Microsoft requests Trump travel ban exception

Microsoft has requested that visa-holding workers and students be exempt from the travel ban for both business and family emergency travel requirements, saying the ban is counter-productive for US economic growth.

Microsoft has filed a formal request for an exception to President Donald Trump's ban on travel into the United States from seven countries, saying visa-holding students and workers who are "responsible known travellers with pressing needs" should be permitted to re-enter the nation under the sponsorship of US companies.

Trump's executive order -- preventing travel into the US from Iran, Iraq, Syria, Sudan, Somalia, Yemen, and Libya -- gave permission to the secretaries of state and homeland security to authorise exceptions to issue visas on a case-by-case basis, with Microsoft filing its request to Secretary of Homeland Security John Kelly and Secretary of State Rex Tillerson.

In the letter to Kelly and Tillerson [PDF], Microsoft's president and chief legal officer Brad Smith pointed out that the tech giant has 76 employees, and 41 associated dependents, who have non-immigrant visas allowing them to live and work in the US -- some of whom with "particularly pressing needs" to travel overseas.

"We are concerned about families that have been separated, as one or both parents were outside the United States last Friday and therefore cannot re-enter the country and are stranded away from their homes," Smith wrote.

"We are also concerned about an impacted employee inside the United States with a desperate need to visit a critically ill parent abroad. These situations almost certainly are not unique to our employees and their families. Therefore, we request that you create an exception process to address these and other responsible applications for entry into the country."

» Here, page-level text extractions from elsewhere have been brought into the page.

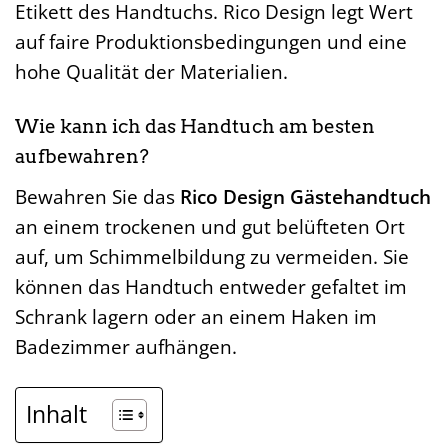
Etikett des Handtuchs. Rico Design legt Wert
auf faire Produktionsbedingungen und eine
hohe Qualität der Materialien.
Wie kann ich das Handtuch am besten
aufbewahren?
Bewahren Sie das
Rico Design Gästehandtuch
an einem trockenen und gut belüfteten Ort
auf, um Schimmelbildung zu vermeiden. Sie
können das Handtuch entweder gefaltet im
Schrank lagern oder an einem Haken im
Badezimmer aufhängen.
Inhalt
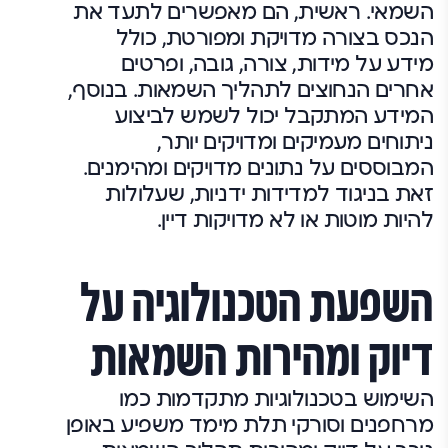
השמאי. ראשית, הם מאפשרים לתעד את
הנכס בצורה מדויקת ומפורטת, כולל
מידע על מידות, צורה, גובה, ופרטים
אחרים הנחוצים לתהליך השמאות. בנוסף,
המידע המתקבל יכול לשמש לביצוע
ניתוחים מעמיקים ומדויקים יותר,
המבוססים על נתונים מדויקים ומהימנים.
זאת בניגוד למדידות ידניות, שעלולות
להיות מוטות או לא מדויקות דיין.
השפעת הטכנולוגיה על
דיוק ומהירות השמאות
השימוש בטכנולוגיות מתקדמות כמו
מרחפנים וסורקי תלת מימד משפיע באופן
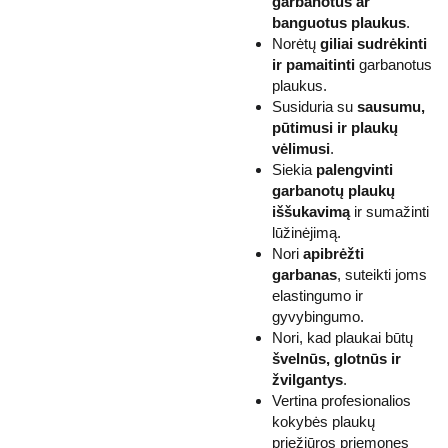
garbanotus ar
banguotus plaukus
.
Norėtų
giliai sudrėkinti
ir pamaitinti
garbanotus
plaukus.
Susiduria su
sausumu,
pūtimusi ir plaukų
vėlimusi
.
Siekia
palengvinti
garbanotų plaukų
iššukavimą
ir sumažinti
lūžinėjimą.
Nori
apibrėžti
garbanas
, suteikti joms
elastingumo ir
gyvybingumo.
Nori, kad plaukai būtų
švelnūs, glotnūs ir
žvilgantys
.
Vertina profesionalios
kokybės plaukų
priežiūros priemones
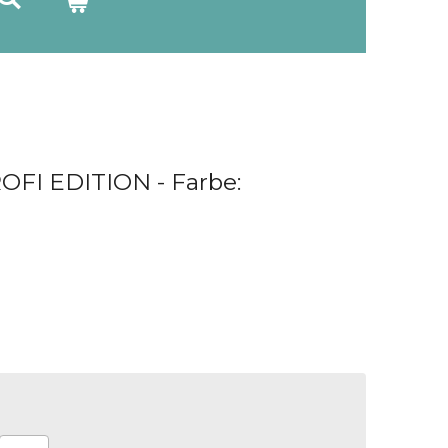
OFI EDITION - Farbe:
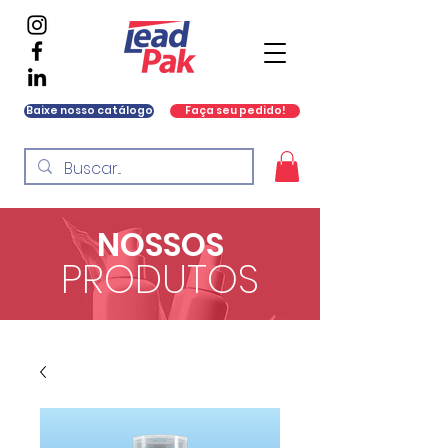
Baixe nosso catálogo
Faça seu pedido!
NOSSOS
PRODUTOS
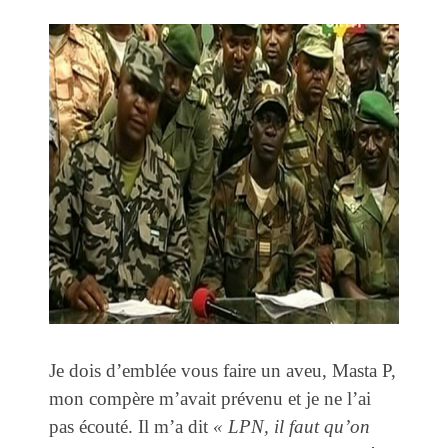
Je dois d’emblée vous faire un aveu, Masta P,
mon compère m’avait prévenu et je ne l’ai
pas écouté. Il m’a dit
« LPN, il faut qu’on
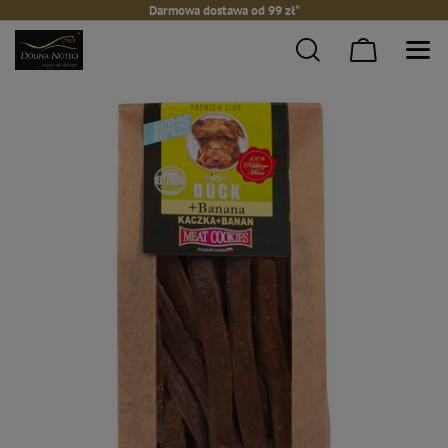
Darmowa dostawa od 99 zł*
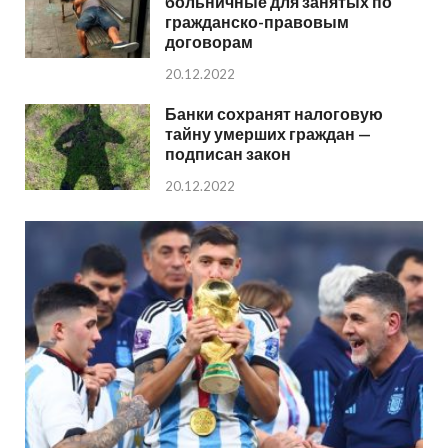
больничные для занятых по
гражданско-правовым
договорам
20.12.2022
Банки сохранят налоговую
тайну умерших граждан —
подписан закон
20.12.2022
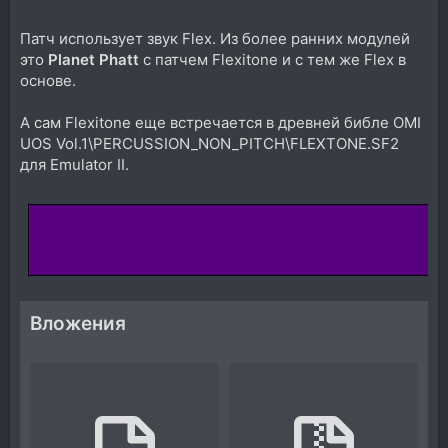
Патч использует звук Flex. Из более ранних модулей
это
Planet Phatt
с патчем Flexitone и с тем же Flex в
основе.
А сам Flexitone еще встречается в древней библе OMI
UOS Vol.1\PERCUSSION_NON_PITCH\FLEXTONE.SF2
для Emulator II.
Вложения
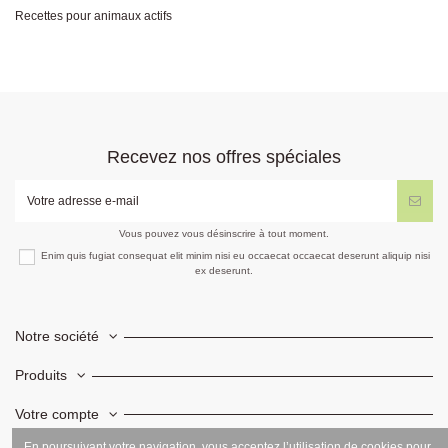
Recettes pour animaux actifs
Recevez nos offres spéciales
Vous pouvez vous désinscrire à tout moment.
Enim quis fugiat consequat elit minim nisi eu occaecat occaecat deserunt aliquip nisi
ex deserunt.
Notre société
Produits
Votre compte
En poursuivant votre navigation, vous acceptez l’utilisation de cookies pour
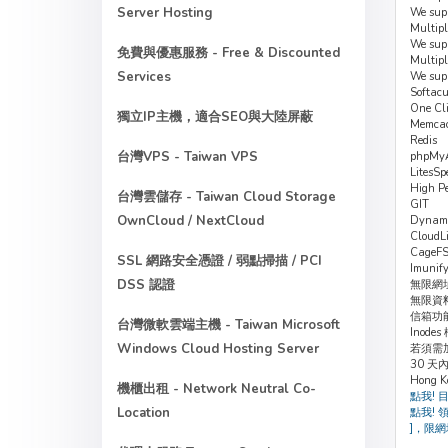
Server Hosting
We supp
Multipl
We supp
免費與優惠服務 - Free & Discounted
Multipl
Services
We supp
Softacu
One Cli
獨立IP主機，適合SEO與大陸屏蔽
Memca
Redis
台灣VPS - Taiwan VPS
phpMy
LitesSp
High P
台灣雲儲存 - Taiwan Cloud Storage
GIT
OwnCloud / NextCloud
Dynam
CloudL
CageF
SSL 網路安全憑證 / 弱點掃描 / PCI
Imunif
DSS 認證
無限網
無限資
信箱功
台灣微軟雲端主機 - Taiwan Microsoft
Inode
Windows Cloud Hosting Server
若須需加
30 
Hong K
機櫃出租 - Network Neutral Co-
點我! 
Location
點我! 
]，限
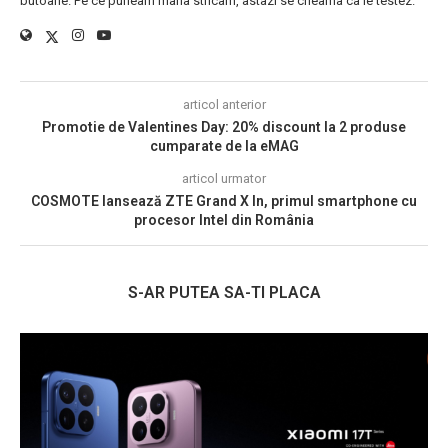
butoane. Pe ce puneam mana stricam, astazi se cheama ca le testez.
articol anterior
Promotie de Valentines Day: 20% discount la 2 produse
cumparate de la eMAG
articol urmator
COSMOTE lansează ZTE Grand X In, primul smartphone cu
procesor Intel din România
S-AR PUTEA SA-TI PLACA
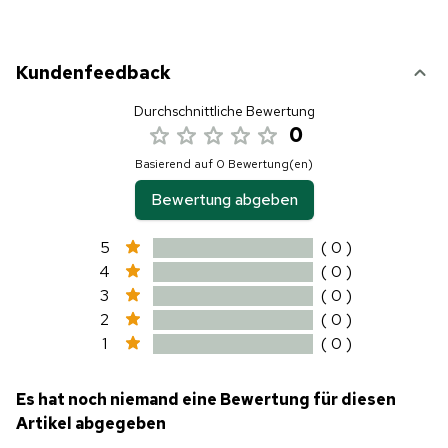
Kundenfeedback
Durchschnittliche Bewertung
0
Basierend auf 0 Bewertung(en)
Bewertung abgeben
5
( 0 )
4
( 0 )
3
( 0 )
2
( 0 )
1
( 0 )
Es hat noch niemand eine Bewertung für diesen
Artikel abgegeben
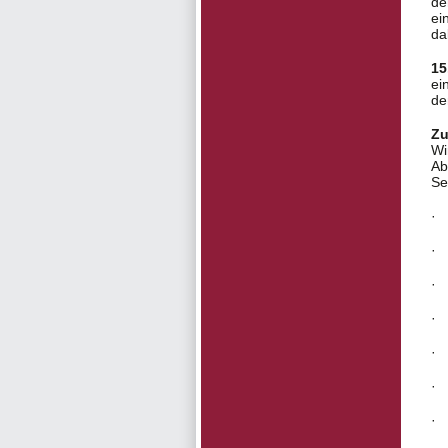
de
ei
da
15
ei
de
Zu
Wi
Ab
Se
· 
· 
· 
· 
· 
· 
· 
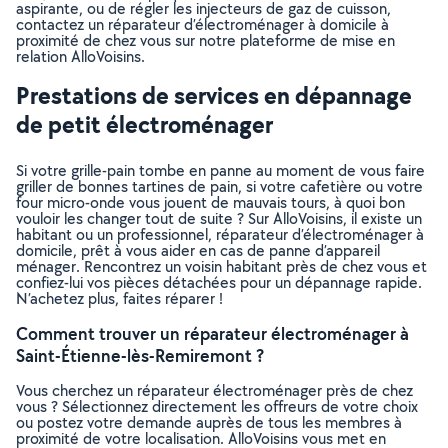
aspirante, ou de régler les injecteurs de gaz de cuisson,
contactez un réparateur d’électroménager à domicile à
proximité de chez vous sur notre plateforme de mise en
relation AlloVoisins.
Prestations de services en dépannage
de petit électroménager
Si votre grille-pain tombe en panne au moment de vous faire
griller de bonnes tartines de pain, si votre cafetière ou votre
four micro-onde vous jouent de mauvais tours, à quoi bon
vouloir les changer tout de suite ? Sur AlloVoisins, il existe un
habitant ou un professionnel, réparateur d’électroménager à
domicile, prêt à vous aider en cas de panne d’appareil
ménager. Rencontrez un voisin habitant près de chez vous et
confiez-lui vos pièces détachées pour un dépannage rapide.
N’achetez plus, faites réparer !
Comment trouver un réparateur électroménager à
Saint-Étienne-lès-Remiremont ?
Vous cherchez un réparateur électroménager près de chez
vous ? Sélectionnez directement les offreurs de votre choix
ou postez votre demande auprès de tous les membres à
proximité de votre localisation. AlloVoisins vous met en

Microsoft said the classification for a responsible known traveller with pressing needs should encompass individuals who hold a valid non-immigrant work visa sponsored by a US company under E-Verify or an F-1 university student visa, as well as non-immigrant visas for the person's immediate family members; individuals who have committed no crime in the US; when leaving the US temporarily, the purpose of their travel must be for either business or for a family emergency, and should be for no longer than two weeks, with immediate family members only permitted to leave for family emergencies; and when leaving the US for business travel, it must not be to any of the seven countries named in the executive order.

"Employer-sponsored non-immigrant visa holders are known persons and have already undergone significant governmental security review. From the perspective of safety and security, a wide range of personal information is known about individuals holding non-immigrant work visas, including their occupation, place of work, place of residence, family members, state identification/driver's license information, and the existence of any criminal history," Smith argued.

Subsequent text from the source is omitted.